En un noveno experimento, se evaluó la respuesta de anticuerpos en suero anti-F. Los resultados mostraron que IgG anti-proteína F se incrementó considerablemente en los ratones inmunizados con F/CT-CRM_{E29H} (0,1 ó 1,0 \mug) comparado con aquellos a los que se les dio proteína F suministrada solamente en PBS (Tabla 29). Además, la proteína F con 0,1 ó 1,0 \mug del coadyuvante CRM_{E29H} fue al menos tan eficaz como F/AlOH (intramuscular) o infección experimental con RSV estimulando respuestas de IgG anti-proteína F. La magnitud de las valoraciones de anticuerpos anti-proteína F dependía de la dosis de CT-CRM_{E29H} en la formulación, de manera que las valoraciones fueron considerablemente superiores en los ratones que recibieron 1,0 \mug de CT-CRM_{E29H} que en los que recibieron 0,01 \mug. En comparación con F/PBS, tanto las valoraciones de IgG1 como IgG2a anti-proteína F aumentaron con 0,1 ó 1,0 \mug de CT-CRM_{E29H}. CT-CRM_{E29H} estimuló tanto los comportamientos inmunitarios de tipo 1 como de tipo 2. Se estimularon respuestas IgA anti-proteína F de suero considerablemente mayores por inmunización IN con F/CT-CRM_{E29H} (0,1 ó 1,0 \mug) comparado con infección experimental con RSV. Por el contrario, no se observaron anticuerpos IgA anti/proteína F de sueros en respuesta a F/PBS (IN) o la administración parenteral de F/AlOH (Tabla 29).

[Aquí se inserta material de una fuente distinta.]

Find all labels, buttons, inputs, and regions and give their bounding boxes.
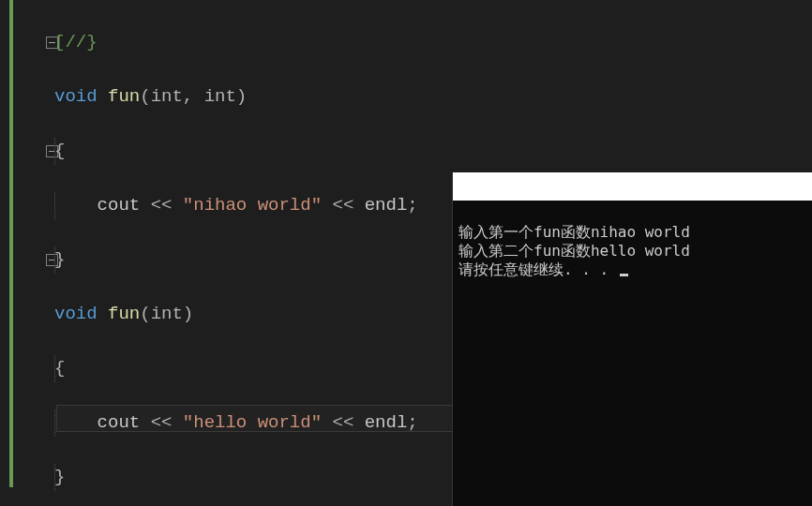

Las valoraciones anti-CT siguieron igualmente un modelo dependiente de dosis concordante con las valoraciones anti-proteína F (Tabla 29). Se observaron valoraciones anti-CT estadísticamente equivalentes en sueros obtenidos de ratones inmunizados con CT-CRM_{E29H} (1,0 \mug) o F/CT-CRM_{E29H} (1,0 \mug). Sin embargo, estos valores fueron considerablemente elevados comparados con F/CT-CRM_{E29H} (0,1 ó 0,01 \mug). Además, las valoraciones anti-CT en sueros de ratones inmunizados con F/CT-CRM_{E29H} (0,1 \mug) fueron estadísticamente más elevadas comparadas con las valoraciones de ratones inmunizados con F/CT-CRM_{E29H} (0,01 \mug). Por lo tanto, el efecto de coadyuvante de CT-CRM_{E29H} para respuestas de anticuerpos anti-proteína F se correlaciona (r = 0,97) con la respuesta de anticuerpos a la holotoxina mutante del cólera.

En este noveno experimento, se evaluó igualmente la inmunidad de la mucosa. Se observó IgA de la mucosa solamente en fluidos agrupados de lavado nasales (NW) de ratones inmunizados con F/CT-CRM_{E29H} (1,0 \mug) o F/CT-CRM_{E29H} (0,1 \mug) (Tabla 30). Además, los ratones que recibieron inmunizaciones IN que contenían proteína F purificada y CT-CRM_{E29H} (0,01 a 1,0 \mug) tuvieron también IgA anti-proteína F en fluidos de lavado vaginales (VW) Se observó IgG específico de proteína F en los fluidos de lavado broncoalveolares (BAL), VW y/o NW de ratones que recibieron F/CT-CRM_{E29H} (0,1 y 1,0 \mug), o F/AlOH. Por el contrario, no se detectó IgA anti-proteína F en ratones inmunizados IM con F/AlOH.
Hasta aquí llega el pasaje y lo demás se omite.